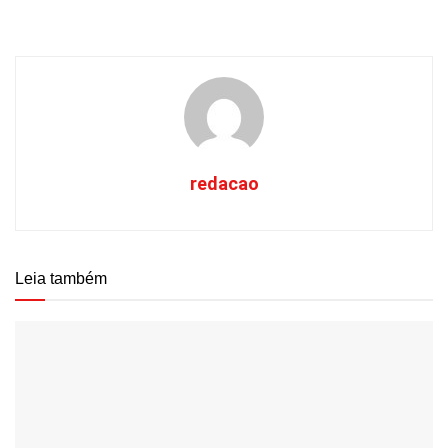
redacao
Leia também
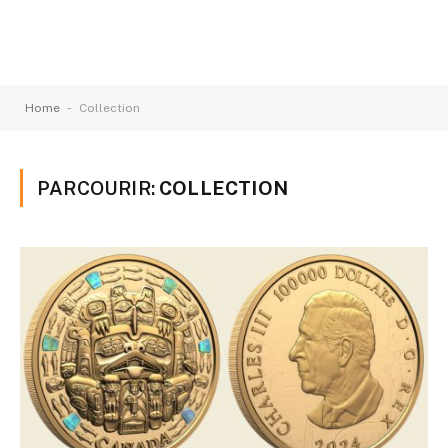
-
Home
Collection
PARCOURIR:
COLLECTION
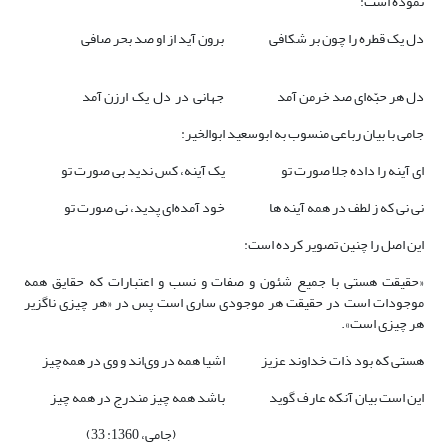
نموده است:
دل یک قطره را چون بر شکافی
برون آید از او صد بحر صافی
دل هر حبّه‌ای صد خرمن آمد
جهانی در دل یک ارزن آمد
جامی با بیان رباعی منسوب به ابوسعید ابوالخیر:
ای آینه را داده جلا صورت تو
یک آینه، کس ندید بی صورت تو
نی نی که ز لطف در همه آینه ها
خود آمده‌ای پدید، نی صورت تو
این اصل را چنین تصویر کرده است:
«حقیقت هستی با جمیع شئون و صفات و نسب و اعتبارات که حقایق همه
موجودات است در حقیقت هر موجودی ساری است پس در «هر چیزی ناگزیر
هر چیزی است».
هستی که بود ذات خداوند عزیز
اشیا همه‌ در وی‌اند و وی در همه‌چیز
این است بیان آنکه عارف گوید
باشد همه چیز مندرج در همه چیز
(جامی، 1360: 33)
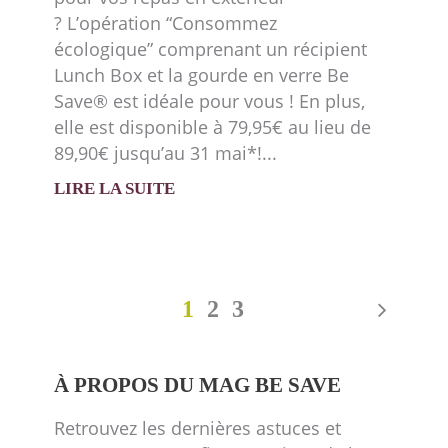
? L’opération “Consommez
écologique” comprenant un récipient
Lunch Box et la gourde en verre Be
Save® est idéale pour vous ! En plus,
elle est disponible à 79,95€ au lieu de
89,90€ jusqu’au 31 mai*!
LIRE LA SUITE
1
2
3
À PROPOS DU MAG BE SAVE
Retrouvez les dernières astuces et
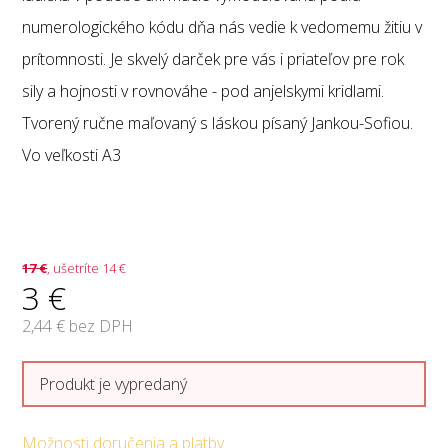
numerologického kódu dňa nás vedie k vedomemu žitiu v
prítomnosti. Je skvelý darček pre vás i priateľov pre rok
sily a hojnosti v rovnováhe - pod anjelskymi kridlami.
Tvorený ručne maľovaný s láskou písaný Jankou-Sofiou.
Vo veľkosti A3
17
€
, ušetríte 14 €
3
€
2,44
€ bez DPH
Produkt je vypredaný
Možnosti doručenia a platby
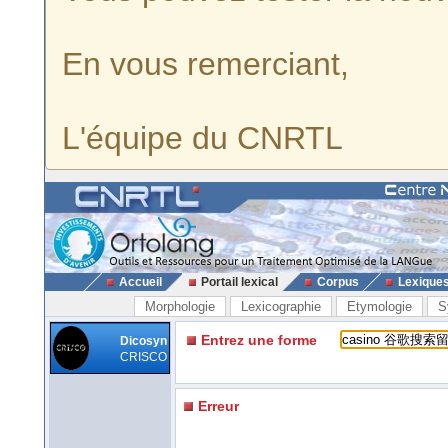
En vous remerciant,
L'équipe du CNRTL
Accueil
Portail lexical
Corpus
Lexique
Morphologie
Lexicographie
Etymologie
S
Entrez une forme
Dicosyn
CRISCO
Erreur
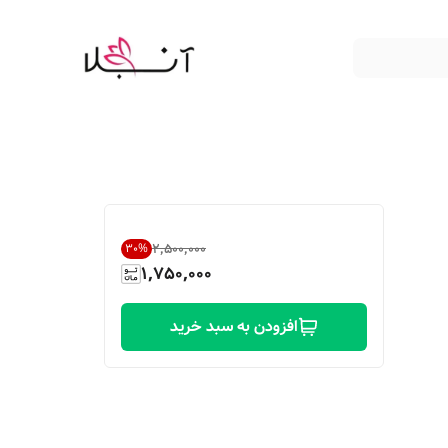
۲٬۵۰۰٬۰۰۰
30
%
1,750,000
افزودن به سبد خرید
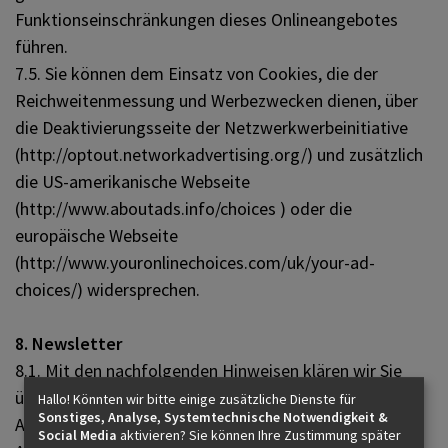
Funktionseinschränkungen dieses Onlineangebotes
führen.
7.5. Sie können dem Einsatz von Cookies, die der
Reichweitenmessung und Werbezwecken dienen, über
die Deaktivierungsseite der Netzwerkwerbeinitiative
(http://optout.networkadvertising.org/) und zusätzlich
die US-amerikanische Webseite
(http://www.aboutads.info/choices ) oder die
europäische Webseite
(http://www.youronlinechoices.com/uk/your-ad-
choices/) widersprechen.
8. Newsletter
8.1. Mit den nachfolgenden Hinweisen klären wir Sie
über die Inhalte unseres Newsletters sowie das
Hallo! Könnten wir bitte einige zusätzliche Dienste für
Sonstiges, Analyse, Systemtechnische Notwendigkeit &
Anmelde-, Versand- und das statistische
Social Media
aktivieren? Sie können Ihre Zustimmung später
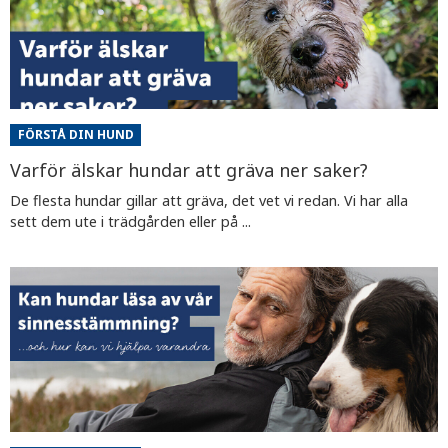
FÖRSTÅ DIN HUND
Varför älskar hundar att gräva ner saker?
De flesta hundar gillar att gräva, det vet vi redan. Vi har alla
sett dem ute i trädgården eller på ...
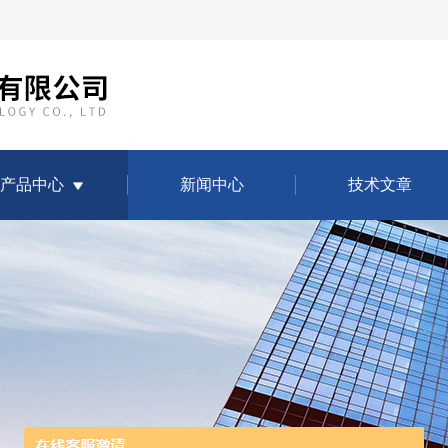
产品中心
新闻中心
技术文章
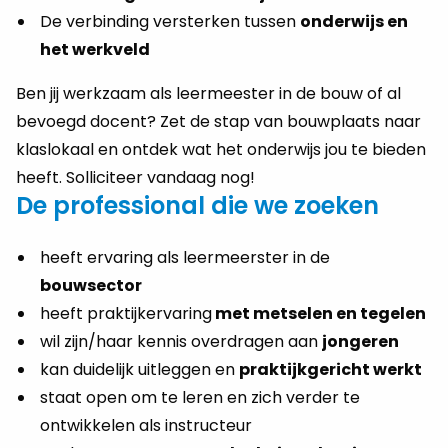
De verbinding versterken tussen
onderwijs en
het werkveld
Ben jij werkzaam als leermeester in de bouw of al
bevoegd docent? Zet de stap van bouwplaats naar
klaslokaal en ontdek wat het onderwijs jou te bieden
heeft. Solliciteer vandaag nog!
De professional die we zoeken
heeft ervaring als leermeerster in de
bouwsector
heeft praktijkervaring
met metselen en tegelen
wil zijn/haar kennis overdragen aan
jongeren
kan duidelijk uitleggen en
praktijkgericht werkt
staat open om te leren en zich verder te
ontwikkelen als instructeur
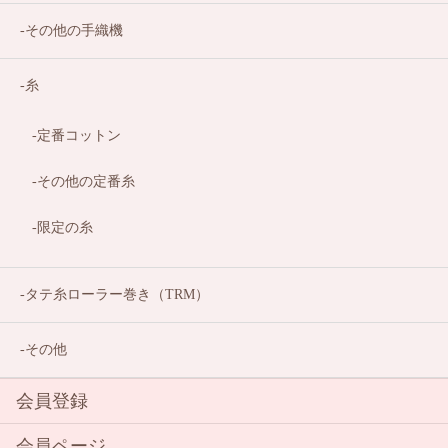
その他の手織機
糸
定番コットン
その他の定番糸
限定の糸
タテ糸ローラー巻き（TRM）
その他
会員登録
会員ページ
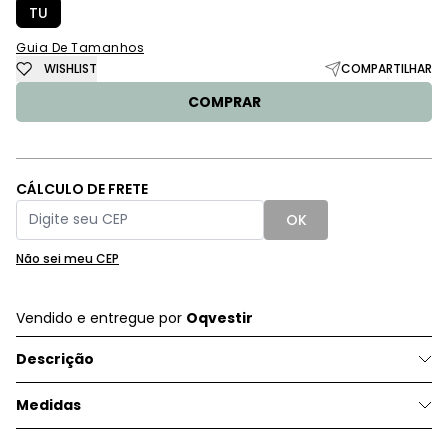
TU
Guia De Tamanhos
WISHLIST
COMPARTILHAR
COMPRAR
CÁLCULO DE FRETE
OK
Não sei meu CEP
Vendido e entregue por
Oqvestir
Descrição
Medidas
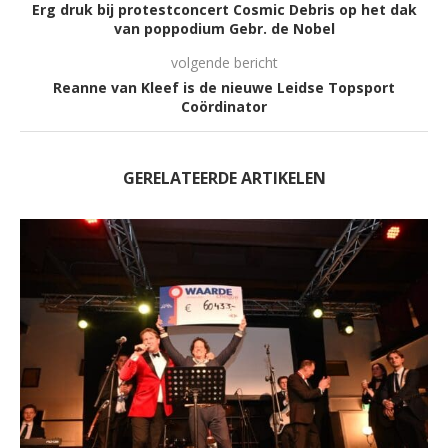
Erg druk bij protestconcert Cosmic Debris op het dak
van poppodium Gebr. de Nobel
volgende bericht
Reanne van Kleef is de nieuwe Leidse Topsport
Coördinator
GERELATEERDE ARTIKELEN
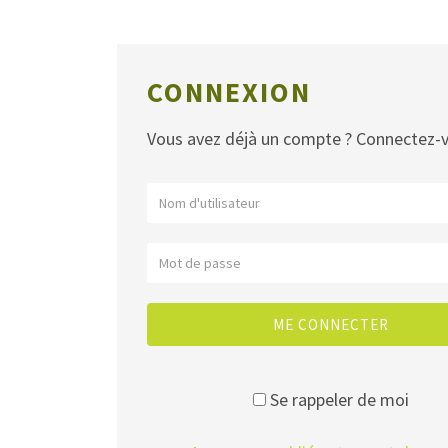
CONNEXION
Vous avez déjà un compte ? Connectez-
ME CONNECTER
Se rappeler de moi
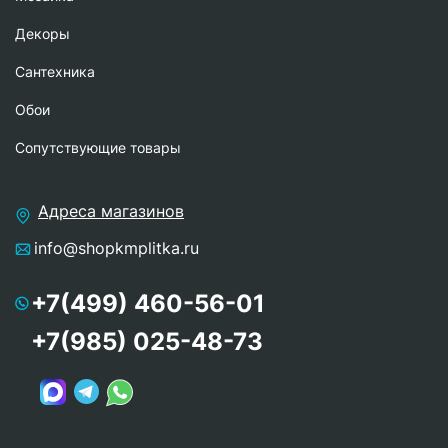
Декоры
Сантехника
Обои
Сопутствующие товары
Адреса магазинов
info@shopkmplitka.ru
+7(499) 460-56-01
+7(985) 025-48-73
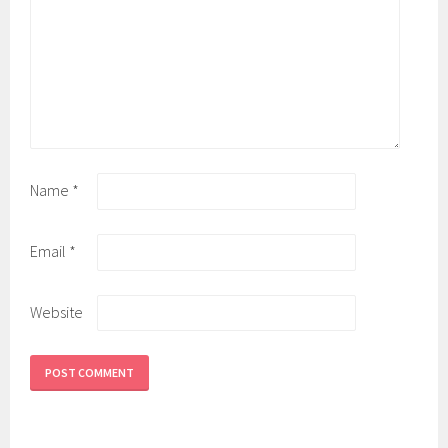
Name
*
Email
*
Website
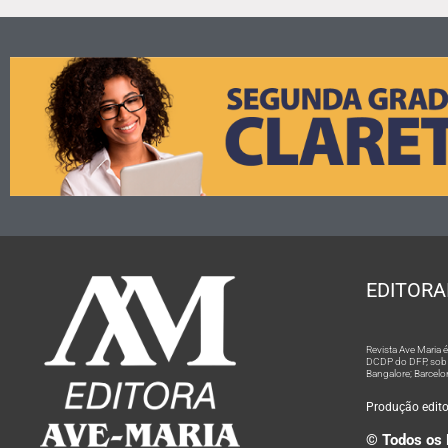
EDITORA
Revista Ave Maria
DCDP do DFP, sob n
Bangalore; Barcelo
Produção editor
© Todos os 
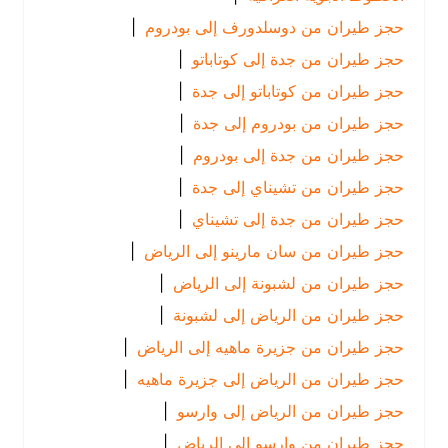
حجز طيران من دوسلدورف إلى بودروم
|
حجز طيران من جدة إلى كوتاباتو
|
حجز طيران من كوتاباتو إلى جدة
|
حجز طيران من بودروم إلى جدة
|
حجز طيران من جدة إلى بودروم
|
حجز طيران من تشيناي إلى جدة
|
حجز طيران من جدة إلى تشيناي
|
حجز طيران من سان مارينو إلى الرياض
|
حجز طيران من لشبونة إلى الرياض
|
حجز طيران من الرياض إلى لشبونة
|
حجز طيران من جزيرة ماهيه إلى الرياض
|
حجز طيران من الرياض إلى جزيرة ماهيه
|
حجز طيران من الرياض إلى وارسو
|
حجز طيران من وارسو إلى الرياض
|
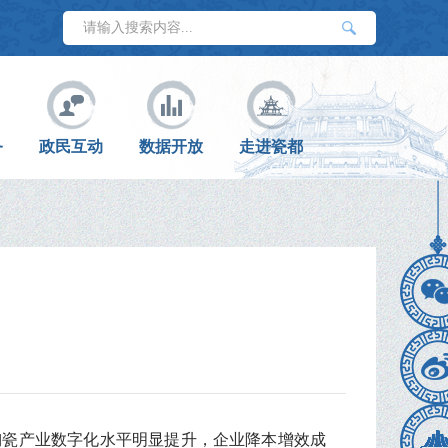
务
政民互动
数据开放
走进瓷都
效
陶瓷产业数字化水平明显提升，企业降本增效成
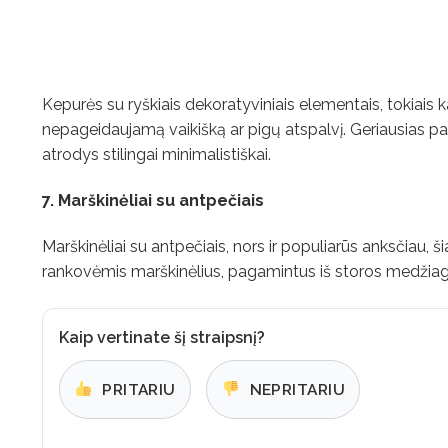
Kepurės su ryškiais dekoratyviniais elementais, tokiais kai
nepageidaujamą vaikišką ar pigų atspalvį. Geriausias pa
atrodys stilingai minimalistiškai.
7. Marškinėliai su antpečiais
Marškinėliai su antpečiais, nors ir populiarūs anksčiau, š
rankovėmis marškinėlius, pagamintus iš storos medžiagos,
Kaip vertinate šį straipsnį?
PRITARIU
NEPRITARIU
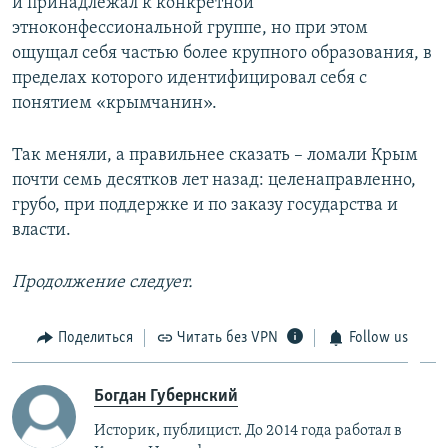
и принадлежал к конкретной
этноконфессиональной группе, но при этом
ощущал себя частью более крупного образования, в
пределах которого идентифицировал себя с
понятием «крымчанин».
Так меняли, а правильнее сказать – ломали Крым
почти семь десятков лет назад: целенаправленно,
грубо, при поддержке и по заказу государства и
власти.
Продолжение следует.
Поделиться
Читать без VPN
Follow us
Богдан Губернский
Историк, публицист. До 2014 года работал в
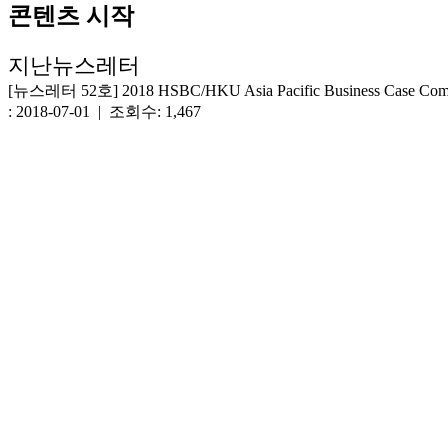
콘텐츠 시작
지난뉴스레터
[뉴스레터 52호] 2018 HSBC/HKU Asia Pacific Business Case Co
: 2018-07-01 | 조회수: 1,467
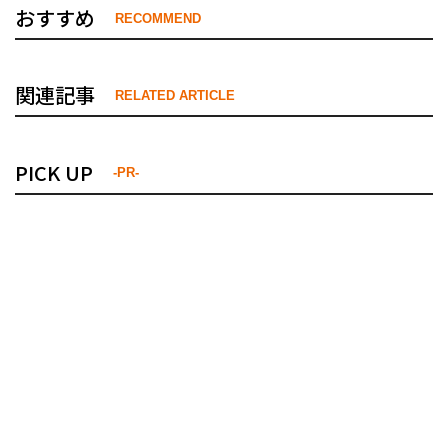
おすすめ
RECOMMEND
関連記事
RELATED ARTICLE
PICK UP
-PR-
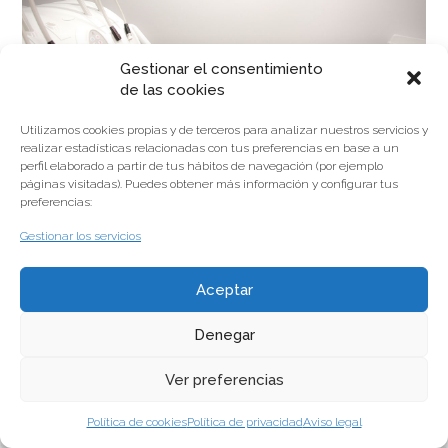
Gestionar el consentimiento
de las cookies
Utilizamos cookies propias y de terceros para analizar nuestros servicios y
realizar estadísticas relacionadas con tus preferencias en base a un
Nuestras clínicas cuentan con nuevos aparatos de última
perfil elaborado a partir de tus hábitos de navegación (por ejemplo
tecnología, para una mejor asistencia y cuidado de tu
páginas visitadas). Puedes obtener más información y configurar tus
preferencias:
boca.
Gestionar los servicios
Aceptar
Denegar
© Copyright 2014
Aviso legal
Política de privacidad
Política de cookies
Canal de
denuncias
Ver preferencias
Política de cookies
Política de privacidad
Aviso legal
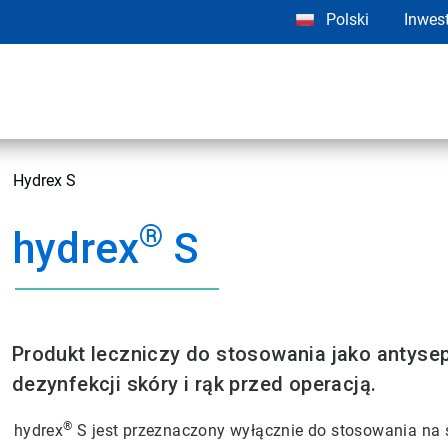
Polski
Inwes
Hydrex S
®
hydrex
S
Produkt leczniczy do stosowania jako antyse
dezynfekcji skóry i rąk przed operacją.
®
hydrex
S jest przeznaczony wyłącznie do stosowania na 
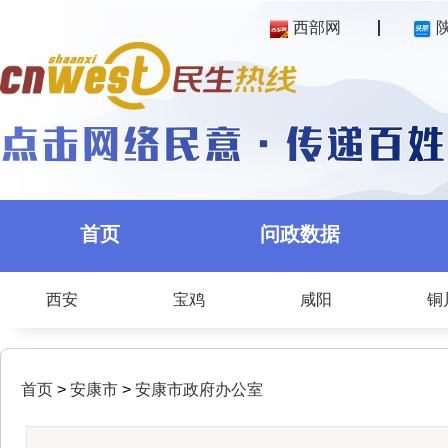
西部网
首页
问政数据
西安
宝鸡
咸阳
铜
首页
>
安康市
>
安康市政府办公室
-----
• [Task] For each line in the entries that holds "Webseite", return that line.

• [Exercise solution]
die US-amerikanische Webseite
europäische Webseite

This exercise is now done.